Si stima che Usa e Russia detengano il 90% degli ordigni nucleari di tutto il mondo. E il New Start, firmato a Praga nel 2010 dagli allora presidenti Barack Obama e Dmitry Medvedev, limita gli armamenti nucleari strategici fissando un tetto di 1.550 testate e 700 missili e bombardieri dispiegati per ciascuno dei due Stati.
Il tema è particolarmente delicato trattandosi di armi terribili come quelle atomiche.
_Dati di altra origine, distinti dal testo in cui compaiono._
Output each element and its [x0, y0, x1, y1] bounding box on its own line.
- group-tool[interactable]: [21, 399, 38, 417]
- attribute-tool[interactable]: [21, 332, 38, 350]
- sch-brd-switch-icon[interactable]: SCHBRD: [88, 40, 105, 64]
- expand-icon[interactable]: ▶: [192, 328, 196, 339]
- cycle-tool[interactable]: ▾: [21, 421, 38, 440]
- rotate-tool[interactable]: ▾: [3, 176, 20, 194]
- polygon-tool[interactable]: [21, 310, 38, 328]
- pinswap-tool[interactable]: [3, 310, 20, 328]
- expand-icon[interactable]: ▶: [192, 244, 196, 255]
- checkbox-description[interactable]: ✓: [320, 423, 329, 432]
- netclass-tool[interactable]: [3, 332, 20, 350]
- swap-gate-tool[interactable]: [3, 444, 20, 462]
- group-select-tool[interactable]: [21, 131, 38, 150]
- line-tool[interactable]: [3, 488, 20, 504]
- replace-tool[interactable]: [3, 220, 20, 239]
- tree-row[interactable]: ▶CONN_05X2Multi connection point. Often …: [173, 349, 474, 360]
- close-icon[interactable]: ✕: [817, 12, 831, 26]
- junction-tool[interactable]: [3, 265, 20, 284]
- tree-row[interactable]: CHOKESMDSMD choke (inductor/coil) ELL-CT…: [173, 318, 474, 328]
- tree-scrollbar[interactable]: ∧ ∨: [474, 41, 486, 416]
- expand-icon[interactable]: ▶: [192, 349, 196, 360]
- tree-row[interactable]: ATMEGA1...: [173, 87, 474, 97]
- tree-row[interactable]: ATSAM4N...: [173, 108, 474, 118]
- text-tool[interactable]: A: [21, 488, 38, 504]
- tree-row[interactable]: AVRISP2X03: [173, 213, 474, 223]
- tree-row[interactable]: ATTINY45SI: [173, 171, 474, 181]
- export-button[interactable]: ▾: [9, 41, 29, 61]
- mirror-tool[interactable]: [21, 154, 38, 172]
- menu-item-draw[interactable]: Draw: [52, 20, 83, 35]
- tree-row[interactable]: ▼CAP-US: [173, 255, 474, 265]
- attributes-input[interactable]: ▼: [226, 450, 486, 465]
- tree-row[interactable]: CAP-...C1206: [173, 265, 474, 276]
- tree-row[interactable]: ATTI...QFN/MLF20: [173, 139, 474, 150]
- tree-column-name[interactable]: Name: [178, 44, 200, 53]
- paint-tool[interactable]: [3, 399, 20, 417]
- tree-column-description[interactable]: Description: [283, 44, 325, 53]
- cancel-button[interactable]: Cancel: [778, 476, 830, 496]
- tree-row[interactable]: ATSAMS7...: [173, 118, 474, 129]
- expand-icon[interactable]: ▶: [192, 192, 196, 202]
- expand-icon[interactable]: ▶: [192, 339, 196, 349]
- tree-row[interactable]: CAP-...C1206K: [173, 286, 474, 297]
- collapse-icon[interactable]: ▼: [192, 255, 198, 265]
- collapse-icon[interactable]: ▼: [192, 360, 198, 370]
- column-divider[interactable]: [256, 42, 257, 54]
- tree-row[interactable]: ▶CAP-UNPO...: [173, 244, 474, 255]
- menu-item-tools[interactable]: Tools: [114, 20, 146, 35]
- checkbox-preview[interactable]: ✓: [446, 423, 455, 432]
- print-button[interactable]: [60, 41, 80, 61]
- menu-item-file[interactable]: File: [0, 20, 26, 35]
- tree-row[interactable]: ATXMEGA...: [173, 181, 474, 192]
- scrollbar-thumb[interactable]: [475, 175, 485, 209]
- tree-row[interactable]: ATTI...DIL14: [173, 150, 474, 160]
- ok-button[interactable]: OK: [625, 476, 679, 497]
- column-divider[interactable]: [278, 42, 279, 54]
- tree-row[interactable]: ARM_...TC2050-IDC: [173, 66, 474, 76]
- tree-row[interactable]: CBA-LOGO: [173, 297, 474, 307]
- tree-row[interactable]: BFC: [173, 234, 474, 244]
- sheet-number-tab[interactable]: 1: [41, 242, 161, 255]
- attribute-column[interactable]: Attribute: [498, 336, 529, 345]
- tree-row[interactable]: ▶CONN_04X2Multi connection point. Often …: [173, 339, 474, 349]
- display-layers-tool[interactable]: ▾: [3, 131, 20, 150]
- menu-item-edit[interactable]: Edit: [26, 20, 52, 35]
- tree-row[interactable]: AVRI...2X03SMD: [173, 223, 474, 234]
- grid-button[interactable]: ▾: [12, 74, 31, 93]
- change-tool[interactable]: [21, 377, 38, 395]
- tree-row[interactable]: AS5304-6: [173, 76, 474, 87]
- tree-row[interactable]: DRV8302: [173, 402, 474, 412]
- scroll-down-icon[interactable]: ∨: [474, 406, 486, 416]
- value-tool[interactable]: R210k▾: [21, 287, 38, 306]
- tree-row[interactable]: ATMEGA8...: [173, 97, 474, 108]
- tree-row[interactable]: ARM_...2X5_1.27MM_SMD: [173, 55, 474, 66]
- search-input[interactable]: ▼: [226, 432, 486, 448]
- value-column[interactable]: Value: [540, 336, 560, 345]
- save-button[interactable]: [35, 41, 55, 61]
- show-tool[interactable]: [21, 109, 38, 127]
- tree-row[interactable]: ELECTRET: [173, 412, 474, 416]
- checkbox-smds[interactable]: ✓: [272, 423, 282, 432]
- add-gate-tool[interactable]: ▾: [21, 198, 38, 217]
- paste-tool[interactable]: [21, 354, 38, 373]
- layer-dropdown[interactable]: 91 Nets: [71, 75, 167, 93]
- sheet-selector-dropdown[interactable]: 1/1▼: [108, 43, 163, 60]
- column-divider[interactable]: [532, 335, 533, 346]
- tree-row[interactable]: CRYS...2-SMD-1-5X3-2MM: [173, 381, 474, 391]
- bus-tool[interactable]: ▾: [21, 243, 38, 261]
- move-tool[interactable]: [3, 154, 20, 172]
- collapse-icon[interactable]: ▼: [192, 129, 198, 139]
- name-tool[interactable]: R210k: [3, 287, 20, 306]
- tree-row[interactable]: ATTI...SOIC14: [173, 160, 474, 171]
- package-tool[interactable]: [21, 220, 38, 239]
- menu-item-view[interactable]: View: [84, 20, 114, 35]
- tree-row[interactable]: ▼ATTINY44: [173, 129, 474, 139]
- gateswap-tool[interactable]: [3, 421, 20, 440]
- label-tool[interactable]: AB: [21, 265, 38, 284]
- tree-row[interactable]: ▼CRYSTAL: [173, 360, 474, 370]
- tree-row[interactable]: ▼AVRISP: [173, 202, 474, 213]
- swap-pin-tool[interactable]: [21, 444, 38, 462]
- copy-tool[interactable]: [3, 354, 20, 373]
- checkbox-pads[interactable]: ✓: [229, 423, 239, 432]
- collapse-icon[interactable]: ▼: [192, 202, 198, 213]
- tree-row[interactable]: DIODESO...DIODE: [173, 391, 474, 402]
E torna a emergere non solo a poco più di quattro mesi dalla scadenza dell'intesa ma anche nel pieno delle tensioni in Europa, dove nelle ultime settimane Polonia, Romania ed Estonia hanno accusato le forze di Mosca di violazioni del loro spazio aereo.
Ma sullo sfondo c'è inevitabilmente anche l'aggressione militare ordinata da Putin contro l'Ucraina, e quindi ci sono anche le pressioni di Kiev su Trump per imporre nuove sanzioni a Mosca e i segnali di frustrazione del presidente Usa per il fatto che la strada verso la pace in Ucraina appare ancora in salita. Tutti temi che rientrano in un modo o nell'altro nel più ampio dialogo tra Russia e Stati Uniti.
Trump a luglio aveva auspicato il mantenimento delle limitazioni previste dal New Start, e un mese fa aveva detto di voler includere in possibili colloqui per la "denuclearizzazione" anche Pechino, che però al momento non pare essere d'accordo. Parlando al Consiglio di sicurezza russo, Putin non ha rinunciato a mostrare i muscoli sostenendo che la Russia sia "in grado di rispondere a qualsiasi minaccia esistente o emergente". "Questa risposta non sarà verbale, ma attraverso l'uso di misure tecnico-militari", è il duro avvertimento. Ma ha anche affermato che "la situazione nell'ambito della stabilità strategica purtroppo continua a peggiorare" e che Mosca "non è interessata a un'ulteriore escalation della tensione o a stimolare una corsa agli armamenti".
Parole che il New York Times lega almeno in parte alla volontà del Cremlino di evitare nuove spese per gli armamenti in un momento in cui la Russia spende già tantissimo denaro per la guerra in Ucraina. Mentre secondo alcuni analisti, un punto cruciale potrebbe essere quello che Washington descrive come il suo possibile futuro scudo missilistico: il Golden Dome, che a Mosca potrebbe essere non particolarmente gradito.
Il New Start prevede anche ispezioni agli arsenali, ma queste sono state interrotte durante la pandemia di Covid-19, e nel 2023 - nel pieno del conflitto in Ucraina - Putin, pur sostenendo che la Russia avrebbe comunque rispettato i limiti fissati dal trattato, ha sospeso la partecipazione di Mosca all'accordo riaccendendo i timori di una nuova pericolosa corsa agli armamenti. Nel 2019 Trump ritirò invece gli Usa dal Trattato Inf accusando Mosca di violarlo: si tratta dell'accordo che nel 1987 aveva messo fine alla crisi degli euromissili e che proibiva i razzi a media gittata.